Businesses and motoring groups are concerned after councils made plans to charge workers to park at their workplace. The Government has been asking the councils to seek out different ways of raising money, and it appears that this is the result.
It seems that levies on workplace parking will not be banned, as was commonly thought when ministers pronounced the termination of the “war on motorists” after the Coalition formed.
Stephen Glaister is a professor at Imperial College London and the director of the RAC foundation. He has voiced concern that councils are contemplating levies. He states that councils have had this power for over a decade, and that they should use their power to “deal with congestion, not to raise general revenue”.

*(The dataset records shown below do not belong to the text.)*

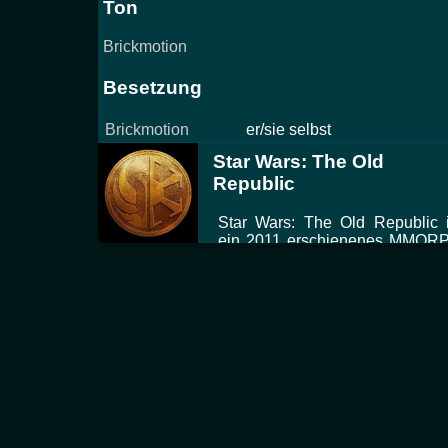
Ton
Brickmotion
Besetzung
Brickmotion
er/sie selbst
Star Wars: The Old
Republic
Star Wars: The Old Republic i
ein 2011 erschienenes MMOR
entwickelt von Bioware, welch
im Star Wars Universum etwa 3
Jahre nach den KotOR-Spiel
angesiedelt ist.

Local authorities are indeed investigating claims that this may be an effort to increase funds. An AA spokesman stated that rather than ending the “war on motorists”, councils are “going to open another front.”
The councils that are currently planning to implement the levies include those in York, Hampshire, Bournemouth, Wiltshire, Bristol, Devon, Leeds, and South Somerset. Millions of people every day are driving their cars to work, and many will be upset that these levies will be implemented.
It seems these levies are no longer just a method for cutting carbon emissions and congestion. Nottingham’s Council will be the first to make levies, including a £250 levy for local workers, which will rise to £350 for all business with over 11 spaces for parking.